Monthly Archives: October 2009

Augmenting Code Review Tools: Screen Age and Retina Burn…

Two more ideas to augment the code review process:

Screen Age

Imagine you’re reviewing a piece of code.  There’s something like…500 lines to look at.  So you’re scrolling through the diff, checking things here, checking things there…

And in the background, the review software is recording which sections of the code you’re looking at.

Hm.

I wonder if it’d be a useful metric to know what portions of the code were being looked at the most during a review?  I believe it’s possible (at least within Firefox) to determine the scroll position of a window.  I believe it’s also possible to determine the dimensions of the entire diff page, and the offset coordinates of elements on that page.

So shouldn’t it be possible to determine which elements were on the screen, and for how long?

Imagine seeing a “heat map” over the diff, showing where the reviewer spent most of their time looking.

Jason Cohen wrote that code reviews should take at least 5 minutes, and at most 60-90 minutes.  I wonder if collecting this information would help determine whether or not a review was performed carefully enough.

Now, granted, there are plenty of ways to add noise to the data.  If I’m doing a review, and stand up to go get a sandwich, and then my neighbour visits, etc…my computer sits there, gazing at those elements, and the data is more or less worthless…

Which brings me to:

Retina Burn

Eye tracking is not a new technology.  One of my roommates works at a lab where they do experiments with eye tracking tools.  From what he tells me, the eye tracking gear in the lab is pretty expensive and heavy-weight.

But check this out:

and this:

and this:

So it looks like a webcam and some clever software can do the eye tracking trick too.  This stuff is probably far less accurate than what my roommate uses – but it’s lighter, and cheaper, and therefore more likely to find its way into homes.  So it looks like the day is coming where I’ll eventually be able to use my eyes to control my mouse cursor.

But, more interestingly, this more or less solves the problem with my Screen Age idea:  this technology can tell when you’re looking at the screen.  And it can give a pretty good guess about what area of the screen you’re looking at.

I wonder if collecting this information from code reviewers would be useful – what exact parts of the code have they looked at?  And for how long?  What have they missed?  What did they gloss over?

UPDATE: Karen Reid has also brought to my attention the possibility of using this technology to see how TAs grade assignments by tracking what they’re looking at.  Hm…

Limits of the i>Clicker

This post is from an idea that Karen Reid has posed to me for potential research…

i>Clickers have been around for a few years.  I’ve never had to buy or use one in any of my classes, but it seems like more and more courses are starting to find it useful.

So what is this i>Clicker thing?

An i>Clicker is a handheld wireless device that essentially brings the “ask the audience” portion from Who Wants to Be A Millionaire, into the classroom.

So, each student buys his or her own personal i>Clicker, and registers it for any classes that require it.  During one of those classes, the instructor could throw up a slide that quizzes the students on what was just taught.  Students key in their responses on the i>Clicker, and the results are then displayed up on the screen.

From what I can tell, the idea is that the i>Clicker should encourage more class participation because:

  1. Students answer simultaneously – so instead of instructors choosing a raised hand from the class, the entire class gets polled
  2. Results displayed to the class can be anonymous.  So, instead of remaining silent among your peers out of fear of being publicly wrong, all students can submit an answer, and get feedback that helps them learn

The i>Clicker can also be used to poll students and give the instructor feedback.

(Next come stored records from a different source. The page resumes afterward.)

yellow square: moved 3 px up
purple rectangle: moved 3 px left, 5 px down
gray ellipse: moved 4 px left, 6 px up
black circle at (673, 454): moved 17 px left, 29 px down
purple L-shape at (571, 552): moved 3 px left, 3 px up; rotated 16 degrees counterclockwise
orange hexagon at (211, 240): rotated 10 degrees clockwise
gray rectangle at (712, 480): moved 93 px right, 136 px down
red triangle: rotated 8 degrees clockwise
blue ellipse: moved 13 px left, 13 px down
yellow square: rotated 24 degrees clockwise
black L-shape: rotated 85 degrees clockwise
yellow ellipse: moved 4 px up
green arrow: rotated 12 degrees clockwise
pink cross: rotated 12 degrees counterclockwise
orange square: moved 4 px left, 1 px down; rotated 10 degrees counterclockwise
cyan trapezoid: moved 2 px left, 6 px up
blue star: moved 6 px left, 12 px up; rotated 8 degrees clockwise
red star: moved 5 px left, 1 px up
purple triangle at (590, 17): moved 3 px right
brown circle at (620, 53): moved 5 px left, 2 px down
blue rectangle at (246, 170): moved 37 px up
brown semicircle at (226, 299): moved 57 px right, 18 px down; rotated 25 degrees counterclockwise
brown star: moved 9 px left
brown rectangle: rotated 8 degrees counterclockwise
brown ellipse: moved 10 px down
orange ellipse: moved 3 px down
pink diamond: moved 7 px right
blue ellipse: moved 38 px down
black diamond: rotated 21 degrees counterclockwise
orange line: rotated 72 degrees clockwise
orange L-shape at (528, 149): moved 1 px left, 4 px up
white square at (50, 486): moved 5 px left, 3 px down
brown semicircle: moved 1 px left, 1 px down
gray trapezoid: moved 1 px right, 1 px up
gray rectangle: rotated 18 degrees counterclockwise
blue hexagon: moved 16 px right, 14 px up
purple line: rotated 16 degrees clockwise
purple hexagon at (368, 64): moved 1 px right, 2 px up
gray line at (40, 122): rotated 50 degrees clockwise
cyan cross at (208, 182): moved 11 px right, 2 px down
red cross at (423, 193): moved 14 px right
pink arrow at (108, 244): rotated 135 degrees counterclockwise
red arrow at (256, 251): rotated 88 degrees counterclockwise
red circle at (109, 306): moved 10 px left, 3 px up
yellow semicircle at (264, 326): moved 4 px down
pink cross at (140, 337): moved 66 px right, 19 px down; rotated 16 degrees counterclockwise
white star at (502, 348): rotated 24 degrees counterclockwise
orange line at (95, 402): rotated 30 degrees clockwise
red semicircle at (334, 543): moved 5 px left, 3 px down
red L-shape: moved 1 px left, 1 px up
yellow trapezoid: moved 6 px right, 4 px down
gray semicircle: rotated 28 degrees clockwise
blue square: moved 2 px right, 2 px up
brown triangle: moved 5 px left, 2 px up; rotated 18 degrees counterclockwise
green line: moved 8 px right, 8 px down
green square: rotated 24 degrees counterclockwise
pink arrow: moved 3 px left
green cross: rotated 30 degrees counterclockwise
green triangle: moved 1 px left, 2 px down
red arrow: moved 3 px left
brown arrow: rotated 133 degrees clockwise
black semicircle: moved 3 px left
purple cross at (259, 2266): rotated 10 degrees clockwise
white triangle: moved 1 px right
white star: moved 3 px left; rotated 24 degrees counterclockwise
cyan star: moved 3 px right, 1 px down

For example, an instructor could put up a slide that says “How was my lecture today?” and get some anonymous feedback there.

Well, not exactly anonymous.  See, the instructor has the ability to see who submitted what, and when…so if you repeatedly answer quiz questions incorrectly, the instructor can probably detect that you’re misunderstanding, guessing, or just don’t care.

Anyhow, that’s the basic idea behind the i>Clicker.  It’s used in a few classes here at UofT, and I know people who’ve had to purchase ($35+) and use them.

Click here to visit the i>Clicker website

The Limits of the i>Clicker

The amount of data that students can provide through the i>Clicker is pretty limited.  Here’s a photo of a the device:

The iClicker.

Ta da.

Students have a maximum of 5 choices that they can make while being polled.  Instructors are restricted to multiple-choice questions.

Hm.  Can’t we do any better?

Turning Smartphones into an i>Clicking Device

Wifi-enabled “smartphones” are becoming part of everyday life.  It seems like I can’t walk half a block without seeing somebody whip out their iPhone and do something really freakin’ cool with it:

So it’s not really a far fetched idea to imagine that, some day, every student will possess one of these things.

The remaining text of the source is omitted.